[Prompt]:
Say how many of the lines below hold "VIDEO", writing the number and nothing more.

[Source material]:
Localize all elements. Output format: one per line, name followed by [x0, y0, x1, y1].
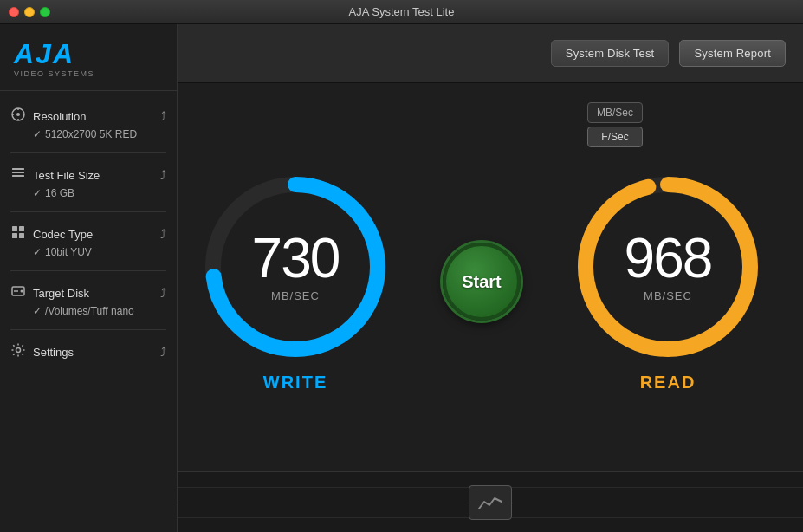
system-report-button[interactable]: System Report	[679, 40, 786, 67]
settings-label: Settings	[33, 346, 74, 359]
sidebar: AJA VIDEO SYSTEMS	[0, 24, 178, 532]
sidebar-section-filesize: Test File Size ⤴ ✓ 16 GB	[0, 157, 177, 208]
svg-rect-10	[19, 226, 24, 231]
write-gauge-container: 730 MB/SEC WRITE	[200, 172, 391, 393]
sidebar-section-settings: Settings ⤴	[0, 334, 177, 367]
app-body: AJA VIDEO SYSTEMS	[0, 24, 803, 532]
svg-rect-11	[12, 233, 17, 238]
settings-icon	[10, 342, 26, 361]
codec-label: Codec Type	[33, 228, 93, 241]
header-bar: System Disk Test System Report	[178, 24, 803, 83]
divider-3	[10, 270, 166, 271]
write-gauge-inner: 730 MB/SEC	[200, 172, 391, 362]
codec-icon	[10, 224, 26, 243]
resolution-icon	[10, 107, 26, 126]
traffic-lights	[9, 7, 50, 17]
title-bar: AJA System Test Lite	[0, 0, 803, 24]
start-button[interactable]: Start	[443, 243, 521, 321]
svg-rect-8	[12, 175, 24, 177]
write-value: 730	[252, 230, 340, 286]
sidebar-item-disk[interactable]: Target Disk ⤴	[0, 278, 177, 304]
resolution-label: Resolution	[33, 110, 86, 123]
write-gauge-ring: 730 MB/SEC	[200, 172, 391, 362]
codec-chevron: ⤴	[160, 227, 166, 241]
chart-icon	[477, 493, 503, 512]
unit-fsec[interactable]: F/Sec	[587, 127, 643, 147]
sidebar-item-codec[interactable]: Codec Type ⤴	[0, 219, 177, 245]
read-unit: MB/SEC	[644, 289, 692, 302]
sidebar-section-disk: Target Disk ⤴ ✓ /Volumes/Tuff nano	[0, 275, 177, 326]
main-content: System Disk Test System Report MB/Sec F/…	[178, 24, 803, 532]
read-gauge-container: 968 MB/SEC READ	[573, 172, 763, 393]
read-value: 968	[625, 230, 712, 286]
maximize-button[interactable]	[40, 7, 50, 17]
sidebar-section-codec: Codec Type ⤴ ✓ 10bit YUV	[0, 216, 177, 267]
sidebar-section-resolution: Resolution ⤴ ✓ 5120x2700 5K RED	[0, 98, 177, 149]
aja-logo-text: AJA	[14, 40, 74, 68]
write-label: WRITE	[263, 373, 327, 393]
svg-point-14	[21, 290, 23, 293]
gauges-row: 730 MB/SEC WRITE Start	[200, 172, 763, 393]
settings-chevron: ⤴	[160, 345, 166, 359]
start-button-container: Start	[443, 243, 521, 321]
write-unit: MB/SEC	[271, 289, 320, 302]
sidebar-items: Resolution ⤴ ✓ 5120x2700 5K RED	[0, 91, 177, 532]
filesize-value: ✓ 16 GB	[0, 186, 177, 204]
resolution-chevron: ⤴	[160, 109, 166, 123]
bottom-area	[178, 471, 803, 532]
svg-rect-9	[12, 226, 17, 231]
divider-2	[10, 211, 166, 212]
sidebar-item-resolution[interactable]: Resolution ⤴	[0, 101, 177, 127]
read-label: READ	[640, 373, 696, 393]
sidebar-item-settings[interactable]: Settings ⤴	[0, 337, 177, 363]
filesize-label: Test File Size	[33, 169, 100, 182]
sidebar-item-filesize[interactable]: Test File Size ⤴	[0, 160, 177, 186]
svg-point-16	[16, 348, 21, 353]
logo-area: AJA VIDEO SYSTEMS	[0, 24, 177, 91]
chart-icon-container[interactable]	[469, 485, 512, 520]
divider-4	[10, 329, 166, 330]
svg-rect-12	[19, 233, 24, 238]
svg-rect-7	[12, 172, 24, 173]
disk-chevron: ⤴	[160, 286, 166, 300]
aja-logo-subtitle: VIDEO SYSTEMS	[14, 69, 94, 78]
minimize-button[interactable]	[24, 7, 35, 17]
codec-value: ✓ 10bit YUV	[0, 245, 177, 263]
unit-selector: MB/Sec F/Sec	[587, 102, 643, 147]
aja-logo: AJA VIDEO SYSTEMS	[14, 40, 163, 78]
window-title: AJA System Test Lite	[349, 5, 455, 18]
disk-icon	[10, 283, 26, 302]
unit-mbsec[interactable]: MB/Sec	[587, 102, 643, 123]
close-button[interactable]	[9, 7, 19, 17]
svg-rect-6	[12, 168, 24, 170]
gauges-area: MB/Sec F/Sec 730 MB/	[178, 83, 803, 471]
svg-point-1	[16, 113, 20, 116]
disk-test-button[interactable]: System Disk Test	[551, 40, 670, 67]
disk-value: ✓ /Volumes/Tuff nano	[0, 304, 177, 322]
filesize-chevron: ⤴	[160, 168, 166, 182]
filesize-icon	[10, 165, 26, 185]
divider-1	[10, 152, 166, 153]
resolution-value: ✓ 5120x2700 5K RED	[0, 127, 177, 146]
disk-label: Target Disk	[33, 287, 89, 300]
read-gauge-inner: 968 MB/SEC	[573, 172, 763, 362]
read-gauge-ring: 968 MB/SEC	[573, 172, 763, 362]
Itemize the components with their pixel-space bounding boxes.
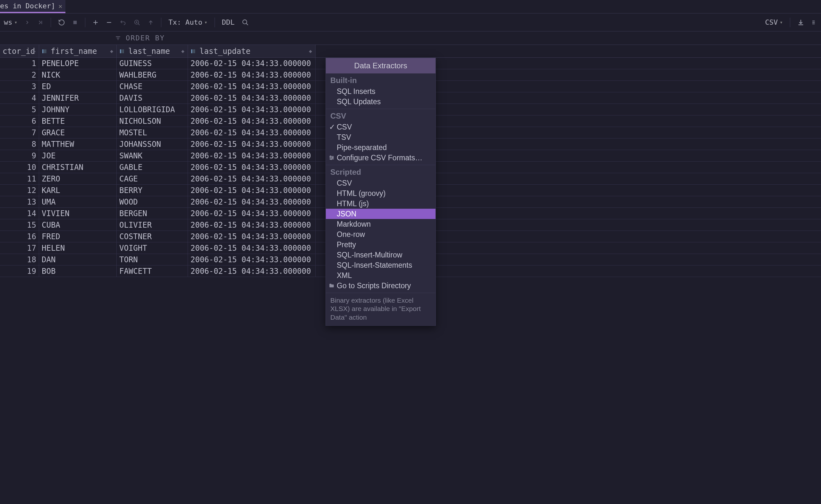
cell-last-name[interactable]: TORN [117, 254, 188, 265]
cell-last-update[interactable]: 2006-02-15 04:34:33.000000 [188, 150, 316, 161]
cell-id[interactable]: 12 [0, 185, 39, 196]
cell-last-update[interactable]: 2006-02-15 04:34:33.000000 [188, 185, 316, 196]
cell-last-name[interactable]: WOOD [117, 196, 188, 207]
ddl-button[interactable]: DDL [222, 18, 235, 26]
cell-first-name[interactable]: JENNIFER [39, 92, 117, 104]
export-format-dropdown[interactable]: CSV ▾ [765, 18, 783, 26]
cell-id[interactable]: 18 [0, 254, 39, 265]
cell-last-update[interactable]: 2006-02-15 04:34:33.000000 [188, 127, 316, 138]
cell-id[interactable]: 7 [0, 127, 39, 138]
extractor-item[interactable]: JSON [326, 209, 436, 219]
cell-last-update[interactable]: 2006-02-15 04:34:33.000000 [188, 208, 316, 219]
close-icon[interactable]: ✕ [58, 2, 62, 10]
cell-id[interactable]: 15 [0, 219, 39, 231]
extractor-item[interactable]: HTML (groovy) [326, 188, 436, 198]
next-page-icon[interactable] [24, 20, 30, 25]
cell-last-name[interactable]: BERGEN [117, 208, 188, 219]
cell-first-name[interactable]: JOE [39, 150, 117, 161]
cell-last-name[interactable]: LOLLOBRIGIDA [117, 104, 188, 115]
column-header-last-update[interactable]: last_update ◆ [188, 45, 316, 57]
cell-id[interactable]: 9 [0, 150, 39, 161]
cell-last-update[interactable]: 2006-02-15 04:34:33.000000 [188, 139, 316, 150]
cell-last-name[interactable]: OLIVIER [117, 219, 188, 231]
cell-id[interactable]: 19 [0, 265, 39, 277]
cell-last-name[interactable]: BERRY [117, 185, 188, 196]
cell-last-name[interactable]: NICHOLSON [117, 115, 188, 127]
column-header-last-name[interactable]: last_name ◆ [117, 45, 188, 57]
cell-last-update[interactable]: 2006-02-15 04:34:33.000000 [188, 173, 316, 184]
cell-last-name[interactable]: DAVIS [117, 92, 188, 104]
cell-last-name[interactable]: FAWCETT [117, 265, 188, 277]
extractor-item[interactable]: ✓CSV [326, 122, 436, 132]
rows-dropdown[interactable]: ws ▾ [4, 18, 17, 26]
cell-last-update[interactable]: 2006-02-15 04:34:33.000000 [188, 162, 316, 173]
cell-first-name[interactable]: ED [39, 81, 117, 92]
extractor-item[interactable]: Markdown [326, 219, 436, 229]
cell-last-update[interactable]: 2006-02-15 04:34:33.000000 [188, 196, 316, 207]
tx-mode-dropdown[interactable]: Tx: Auto ▾ [168, 18, 207, 26]
cell-id[interactable]: 13 [0, 196, 39, 207]
cell-first-name[interactable]: NICK [39, 69, 117, 80]
cell-id[interactable]: 5 [0, 104, 39, 115]
cell-first-name[interactable]: CHRISTIAN [39, 162, 117, 173]
cell-last-update[interactable]: 2006-02-15 04:34:33.000000 [188, 69, 316, 80]
extractor-item[interactable]: CSV [326, 178, 436, 188]
cell-first-name[interactable]: ZERO [39, 173, 117, 184]
extractor-item[interactable]: One-row [326, 229, 436, 239]
cell-id[interactable]: 2 [0, 69, 39, 80]
order-by-bar[interactable]: ORDER BY [0, 31, 821, 45]
extractor-item[interactable]: SQL Inserts [326, 86, 436, 97]
cell-id[interactable]: 11 [0, 173, 39, 184]
cell-last-name[interactable]: MOSTEL [117, 127, 188, 138]
cell-id[interactable]: 10 [0, 162, 39, 173]
cell-last-update[interactable]: 2006-02-15 04:34:33.000000 [188, 81, 316, 92]
cell-last-update[interactable]: 2006-02-15 04:34:33.000000 [188, 58, 316, 69]
download-icon[interactable] [797, 19, 804, 26]
cell-last-update[interactable]: 2006-02-15 04:34:33.000000 [188, 231, 316, 242]
extractor-item[interactable]: XML [326, 270, 436, 281]
cell-last-name[interactable]: GABLE [117, 162, 188, 173]
cell-first-name[interactable]: BOB [39, 265, 117, 277]
cell-last-name[interactable]: GUINESS [117, 58, 188, 69]
cell-id[interactable]: 8 [0, 139, 39, 150]
cell-first-name[interactable]: KARL [39, 185, 117, 196]
stop-icon[interactable] [72, 20, 78, 25]
cell-last-name[interactable]: WAHLBERG [117, 69, 188, 80]
extractor-item[interactable]: SQL-Insert-Multirow [326, 250, 436, 260]
commit-preview-icon[interactable] [133, 19, 140, 26]
cell-first-name[interactable]: UMA [39, 196, 117, 207]
cell-first-name[interactable]: PENELOPE [39, 58, 117, 69]
cell-id[interactable]: 14 [0, 208, 39, 219]
cell-first-name[interactable]: DAN [39, 254, 117, 265]
add-row-icon[interactable] [92, 19, 99, 26]
cell-first-name[interactable]: FRED [39, 231, 117, 242]
cell-last-update[interactable]: 2006-02-15 04:34:33.000000 [188, 115, 316, 127]
cell-first-name[interactable]: MATTHEW [39, 139, 117, 150]
cell-id[interactable]: 4 [0, 92, 39, 104]
cell-last-update[interactable]: 2006-02-15 04:34:33.000000 [188, 92, 316, 104]
cell-first-name[interactable]: HELEN [39, 242, 117, 254]
revert-icon[interactable] [119, 19, 126, 26]
cell-id[interactable]: 3 [0, 81, 39, 92]
cell-id[interactable]: 16 [0, 231, 39, 242]
column-header-first-name[interactable]: first_name ◆ [39, 45, 117, 57]
more-icon[interactable] [811, 19, 817, 26]
cell-last-name[interactable]: JOHANSSON [117, 139, 188, 150]
cell-last-name[interactable]: SWANK [117, 150, 188, 161]
last-page-icon[interactable] [37, 19, 44, 26]
cell-last-update[interactable]: 2006-02-15 04:34:33.000000 [188, 265, 316, 277]
cell-last-name[interactable]: COSTNER [117, 231, 188, 242]
column-header-id[interactable]: ctor_id ◆ [0, 45, 39, 57]
cell-last-name[interactable]: VOIGHT [117, 242, 188, 254]
cell-first-name[interactable]: VIVIEN [39, 208, 117, 219]
cell-last-update[interactable]: 2006-02-15 04:34:33.000000 [188, 104, 316, 115]
cell-first-name[interactable]: CUBA [39, 219, 117, 231]
cell-last-name[interactable]: CHASE [117, 81, 188, 92]
cell-last-name[interactable]: CAGE [117, 173, 188, 184]
extractor-item[interactable]: Pipe-separated [326, 142, 436, 153]
editor-tab[interactable]: es in Docker] ✕ [0, 0, 65, 13]
cell-first-name[interactable]: BETTE [39, 115, 117, 127]
extractor-item[interactable]: Configure CSV Formats… [326, 153, 436, 163]
extractor-item[interactable]: HTML (js) [326, 198, 436, 209]
search-icon[interactable] [242, 19, 249, 26]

[Response box]:
5